Step 8: adjust the limit switch L
Take the chain on the largest sprocket and on the smaller crown on the front. If the chain does not climb on the largest sprocket but can climb all the others well, loosen the L limit screw slightly, as it is too tight and prevents the derailleur from climbing.
Now that the chain is on the largest sprocket, check that the pulleys are parallel to the sprocket and try to push the derailleur with your hands while you spin the pedals. The chain must never go beyond the big pinion and you must never move towards the spokes and obviously must not fall.
If it does, you must tighten the L screw 1/4 of a turn at a time until the chain turns without noise but cannot go beyond the pinion. Try again to scale all the ratios 2 or 3 times.
Step 9: adjust the tension of the spring
We carry the chain on the largest pinion and on the smaller crown. Always with the screwdriver, we act on the screw that adjusts the tension of the rocker spring.
Unscrewing the screw, we bring the pulley closer to the pinion.

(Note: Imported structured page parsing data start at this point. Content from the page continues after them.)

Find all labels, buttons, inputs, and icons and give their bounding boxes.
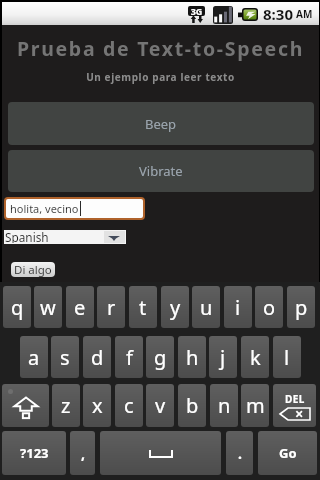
button[interactable]: a [20,336,48,378]
staticText: p [295,294,308,321]
staticText: d [91,344,104,371]
staticText: Prueba de Text-to-Speech [2,35,319,62]
button[interactable]: l [273,336,301,378]
button[interactable]: p [287,286,315,328]
button[interactable]: Vibrate [8,150,314,192]
staticText: y [170,294,181,321]
button[interactable]: j [209,336,237,378]
staticText: holita, vecino [10,201,79,216]
staticText: b [186,392,199,419]
staticText: Go [279,444,297,462]
staticText: l [284,344,290,371]
staticText: f [126,344,133,371]
staticText: u [200,294,213,321]
button[interactable]: Shift [2,384,49,427]
staticText: h [186,344,199,371]
staticText: 8:30 [263,4,293,24]
button[interactable]: z [52,384,80,427]
staticText: Di algo [14,262,52,277]
button[interactable]: Space [100,431,221,475]
button[interactable]: ?123 [2,431,66,475]
staticText: r [107,294,116,321]
button[interactable]: i [224,286,252,328]
staticText: n [218,392,231,419]
button[interactable]: x [83,384,111,427]
staticText: Spanish [5,229,49,243]
button[interactable]: u [192,286,220,328]
button[interactable]: g [146,336,174,378]
staticText: e [74,294,86,321]
staticText: j [220,344,226,371]
staticText: 3G [188,5,205,17]
staticText: Beep [145,115,177,133]
button[interactable]: w [34,286,62,328]
button[interactable]: , [70,431,95,475]
staticText: z [61,392,71,419]
staticText: k [250,344,261,371]
button[interactable]: c [115,384,143,427]
button[interactable]: Delete [273,384,316,427]
button[interactable]: Go [258,431,317,475]
button[interactable]: o [255,286,283,328]
staticText: g [154,344,167,371]
button[interactable]: m [241,384,269,427]
button[interactable]: y [161,286,189,328]
staticText: i [235,294,241,321]
staticText: c [124,392,134,419]
button[interactable]: Di algo [11,262,55,277]
button[interactable]: q [3,286,31,328]
button[interactable]: e [66,286,94,328]
staticText: q [11,294,24,321]
staticText: Vibrate [139,162,183,180]
button[interactable]: d [83,336,111,378]
button[interactable]: t [129,286,157,328]
staticText: AM [296,7,313,21]
staticText: x [92,392,103,419]
staticText: DEL [285,392,305,406]
button[interactable]: k [241,336,269,378]
button[interactable]: b [178,384,206,427]
button[interactable]: holita, vecino [6,199,143,218]
staticText: t [139,294,147,321]
staticText: a [28,344,40,371]
button[interactable]: . [226,431,253,475]
button[interactable]: s [51,336,79,378]
staticText: w [40,294,56,321]
staticText: m [246,392,265,419]
button[interactable]: Beep [8,102,314,145]
button[interactable]: r [97,286,125,328]
staticText: ?123 [20,444,49,462]
button[interactable]: Spanish [4,230,126,244]
staticText: . [238,444,242,463]
staticText: , [81,444,85,463]
staticText: s [60,344,70,371]
staticText: Un ejemplo para leer texto [2,70,319,84]
staticText: o [263,294,276,321]
button[interactable]: h [178,336,206,378]
button[interactable]: f [115,336,143,378]
staticText: v [155,392,166,419]
button[interactable]: v [146,384,174,427]
button[interactable]: n [210,384,238,427]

The light between the pulley and the derailleur must be minimum (about 3mm), because the greater the light between the two, the larger the portion of the chain that is not stretched by the pulley, making the gearshift less fluid and faster.

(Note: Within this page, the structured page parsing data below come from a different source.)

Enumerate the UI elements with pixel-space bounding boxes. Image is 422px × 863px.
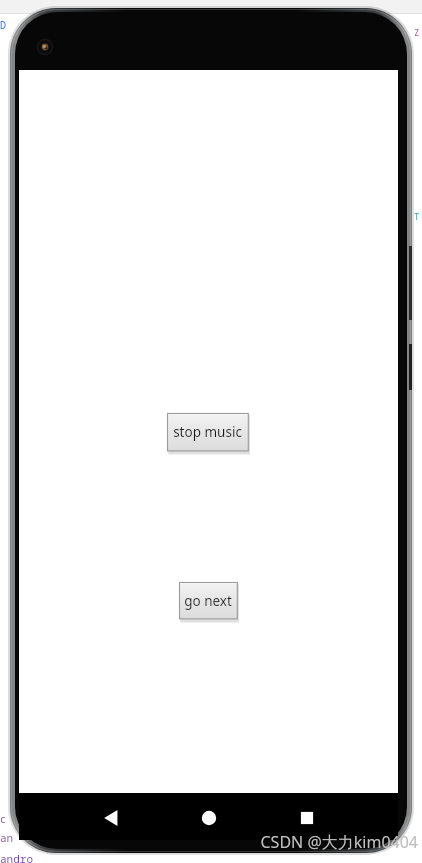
staticText: D [0, 18, 6, 32]
staticText: an [0, 830, 14, 845]
staticText: c [0, 812, 6, 826]
staticText: T [414, 210, 420, 222]
staticText: go next [184, 592, 232, 610]
staticText: stop music [173, 423, 242, 441]
staticText: andro [0, 851, 33, 863]
button[interactable]: Back [86, 795, 136, 839]
button[interactable]: stop music [167, 413, 250, 453]
button[interactable]: go next [179, 582, 239, 621]
button[interactable]: Recent apps [282, 795, 332, 839]
staticText: CSDN @大力kim0404 [222, 831, 418, 853]
button[interactable]: Home [184, 795, 234, 839]
staticText: Z [414, 26, 420, 38]
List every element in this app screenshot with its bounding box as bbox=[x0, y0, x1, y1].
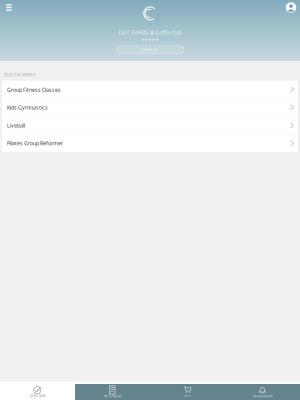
button[interactable]: MY SCHEDULE bbox=[75, 382, 150, 400]
staticText: SELECT A SERVICE bbox=[4, 72, 36, 77]
button[interactable]: Menu bbox=[0, 0, 18, 14]
staticText: STORE bbox=[184, 394, 191, 397]
button[interactable]: View Details bbox=[116, 46, 184, 54]
button[interactable]: Kids Gymnastics bbox=[2, 99, 298, 117]
staticText: Group Fitness Classes bbox=[7, 86, 61, 93]
staticText: Kids Gymnastics bbox=[7, 104, 48, 111]
button[interactable]: STORE bbox=[150, 382, 225, 400]
staticText: NOTIFICATIONS bbox=[253, 394, 272, 398]
button[interactable]: NOTIFICATIONS bbox=[225, 382, 300, 400]
staticText: Liveball bbox=[7, 122, 25, 129]
button[interactable]: Group Fitness Classes bbox=[2, 81, 298, 99]
staticText: MY SCHEDULE bbox=[104, 394, 121, 398]
button[interactable]: BOOK NOW bbox=[0, 382, 75, 400]
staticText: OUT-FitNRG @ Griffin Club bbox=[118, 29, 182, 36]
button[interactable]: Liveball bbox=[2, 117, 298, 134]
button[interactable]: Account bbox=[282, 0, 300, 14]
button[interactable]: Pilates Group Reformer bbox=[2, 134, 298, 152]
staticText: Pilates Group Reformer bbox=[7, 140, 63, 147]
staticText: View Details bbox=[142, 48, 158, 52]
staticText: BOOK NOW bbox=[30, 394, 45, 398]
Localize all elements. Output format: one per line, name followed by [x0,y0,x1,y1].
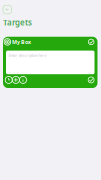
button[interactable]: Add [12,76,19,83]
staticText: Enter description here [8,53,46,58]
button[interactable]: Mark complete [88,39,94,45]
button[interactable]: History [5,76,12,83]
staticText: Targets [3,17,32,28]
staticText: My Box [12,38,31,46]
button[interactable]: Back [3,5,12,14]
button[interactable]: Done [88,77,94,83]
button[interactable]: Info [20,76,26,83]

Once approached the pulley to the pinion, try turning the pedals: if the gearbox starts to vibrate it means that you have gone too close and you have to move away.
Now try to climb a relationship. If you feel a tear-like noise or if the chain rises above the pinion teeth before going down, it means that you are still too close and you have to move away. Also in this case we are talking about 1/4 turn operations at a time.
Step for demanding: very fine regulation
This step I insert for the most demanding, like me, who want to add further finesse to the regulation. With the steps we have seen so far we reach an excellent level of regulation but with this passage the regulation will be perfect.
I recommend it only to those who use high-end components, as this type of process only affects groups with very precise mechanical processes.
Return the derailleur to the small pinion, screw the tension register back to its end and pull the cable towards us (without removing it from its seat, I recommend!).
In this way we eliminate the tension on the cable and essentially repeat the operation of adjusting the tension going to unscrew the register and passing the chain several times on all the sprockets.
This operation is used to eliminate the first tension we have given to the cable, which is countered by the elastic behavior of the steel which, when stretched, tends to return to the starting position. In this way we overcome this elastic limit, allowing the system to balance the tension and lengthening the period of the first retention.
Final step: Lubrication
Remember, once the adjustment is finished, to lubricate the chain following the instructions that we have reported in the dedicated article.